The other day I sent one of our brothers on a mission to just such a family, knowing that this brother is learned in the Scriptures and well grounded in the faith. I sent him to visit a family which I had come to understand is about to become members of a very fundamentalist and

exclu­sivistic religious group. This brother reported to me after he had dialogued, prayed and debated with them, dis­cussing the Scriptures for hours and he said, “It’s too late.” But he made a point. When these dear people began to criticize the Church of their heritage, finding all sorts of faults with it, the man didn’t argue that the Church has given them every ministry that it has available to Her, he simply told them very candidly that the responsibilities that they would have imposed on the Church were their responsibilities in the first place. Raising their children to know Christ, to be faithful disciples of the Lord and to be children of the most high God was their responsibility. He said to them, “My Priest does not read the Bible to me, I read the Bible. My Priest does not teach the Scriptures to my children, I teach my children the Scriptures. I pray with my children, I teach them the basic fundamentals of the faith and I bring my children to Church so that they might grow in Christ and in the fellowship of the Kingdom of God.” And that brother is right on the mark!

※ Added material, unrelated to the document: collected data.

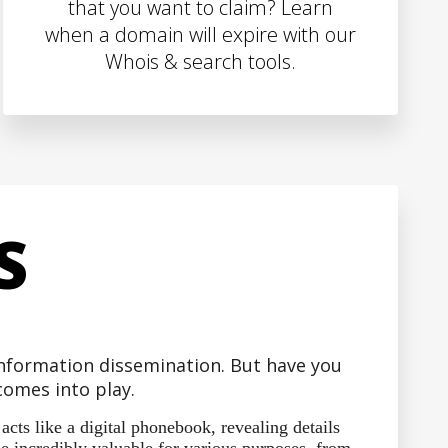
that you want to claim? Learn
when a domain will expire with our
Whois & search tools.
S
 information dissemination. But have you
omes into play.
ts like a digital phonebook, revealing details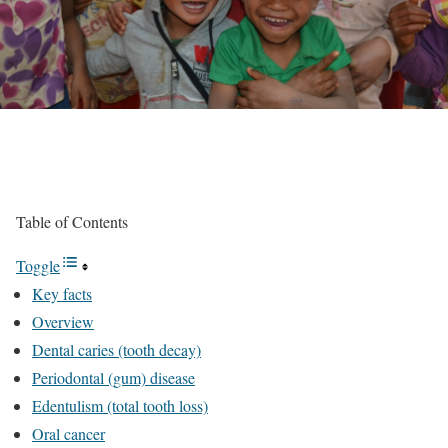
Table of Contents
Toggle
Key facts
Overview
Dental caries (tooth decay)
Periodontal (gum) disease
Edentulism (total tooth loss)
Oral cancer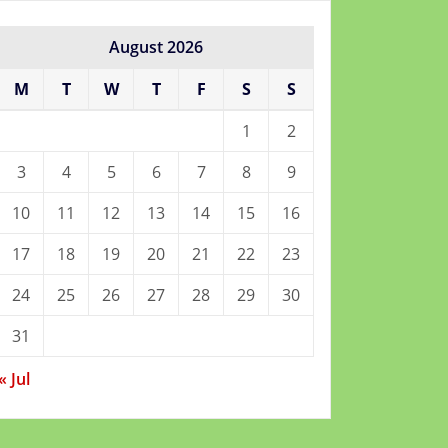
August 2026
M
T
W
T
F
S
S
1
2
3
4
5
6
7
8
9
10
11
12
13
14
15
16
17
18
19
20
21
22
23
24
25
26
27
28
29
30
31
« Jul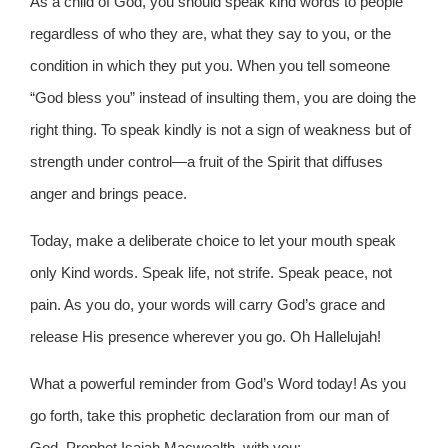
As a child of God, you should speak kind words to people
regardless of who they are, what they say to you, or the
condition in which they put you. When you tell someone
“God bless you” instead of insulting them, you are doing the
right thing. To speak kindly is not a sign of weakness but of
strength under control—a fruit of the Spirit that diffuses
anger and brings peace.
Today, make a deliberate choice to let your mouth speak
only Kind words. Speak life, not strife. Speak peace, not
pain. As you do, your words will carry God’s grace and
release His presence wherever you go. Oh Hallelujah!
What a powerful reminder from God’s Word today! As you
go forth, take this prophetic declaration from our man of
God, Prophet Isaiah Macwealth, with you: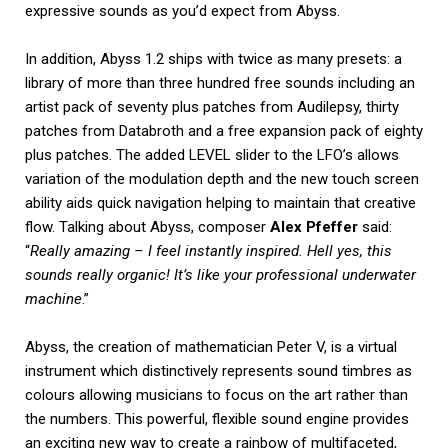
expressive sounds as you’d expect from Abyss.
In addition, Abyss 1.2 ships with twice as many presets: a
library of more than three hundred free sounds including an
artist pack of seventy plus patches from Audilepsy, thirty
patches from Databroth and a free expansion pack of eighty
plus patches. The added LEVEL slider to the LFO’s allows
variation of the modulation depth and the new touch screen
ability aids quick navigation helping to maintain that creative
flow. Talking about Abyss, composer
Alex Pfeffer
said:
“
Really amazing – I feel instantly inspired. Hell yes, this
sounds really organic! It’s like your professional underwater
machine
.”
Abyss, the creation of mathematician Peter V, is a virtual
instrument which distinctively represents sound timbres as
colours allowing musicians to focus on the art rather than
the numbers. This powerful, flexible sound engine provides
an exciting new way to create a rainbow of multifaceted,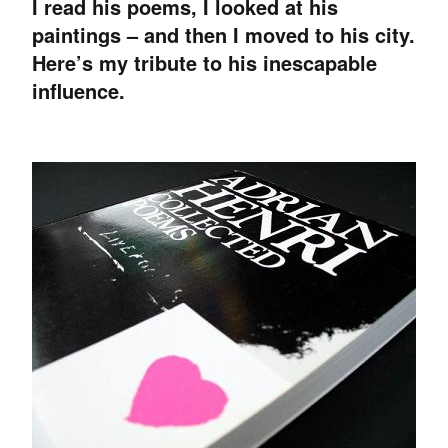
I read his poems, I looked at his
paintings – and then I moved to his city.
Here’s my tribute to his inescapable
influence.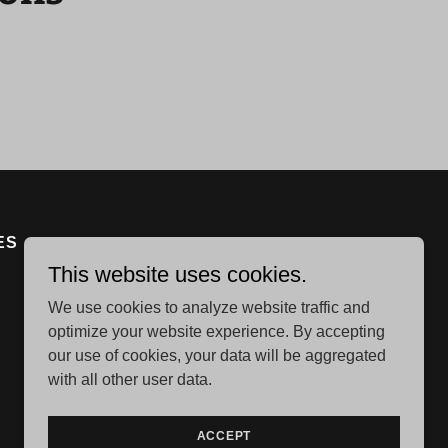
ES
This website uses cookies.
We use cookies to analyze website traffic and
optimize your website experience. By accepting
our use of cookies, your data will be aggregated
with all other user data.
Powered by
ACCEPT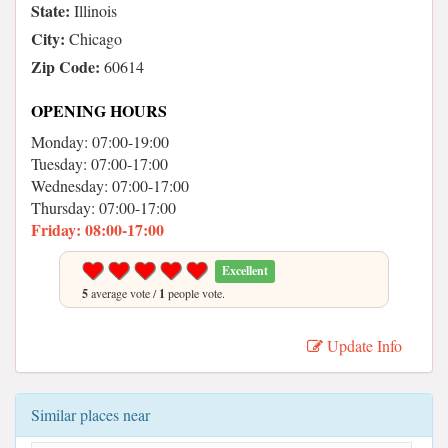
State:
Illinois
City:
Chicago
Zip Code:
60614
OPENING HOURS
Monday: 07:00-19:00
Tuesday: 07:00-17:00
Wednesday: 07:00-17:00
Thursday: 07:00-17:00
Friday: 08:00-17:00
Excellent
5
average vote /
1
people vote.
Update Info
Similar places near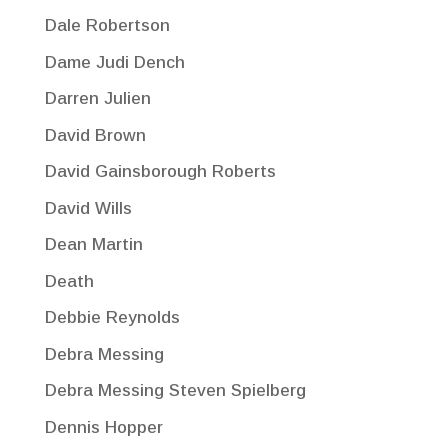
Dale Robertson
Dame Judi Dench
Darren Julien
David Brown
David Gainsborough Roberts
David Wills
Dean Martin
Death
Debbie Reynolds
Debra Messing
Debra Messing Steven Spielberg
Dennis Hopper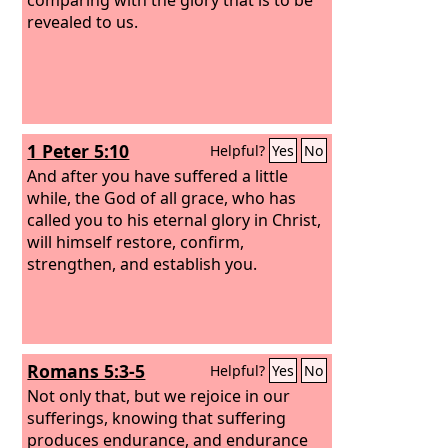
revealed to us.
1 Peter 5:10
Helpful?
Yes
No
And after you have suffered a little
while, the God of all grace, who has
called you to his eternal glory in Christ,
will himself restore, confirm,
strengthen, and establish you.
Romans 5:3-5
Helpful?
Yes
No
Not only that, but we rejoice in our
sufferings, knowing that suffering
produces endurance, and endurance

The late Metropolitan Antony, speaking of semi­narians said that our seminary system is like a purging fire. “It purifies. If you give us tin and we place it in that fire you are going to get back refined tin, but if you give us gold ore we will place it in that purging fire and we will give you back pure gold.” I say that to you parents when you bring your children into this fellowship. If you bring us empty tins then all we can do is put them through the purging fire and they will come back to you purged but will still be tin. But if you bring us children specked with the gold of basic knowledge and faith, we will return them to you as purified gold, purged in the fires of greater understanding of the Love of God reflected through us, the members of His Body.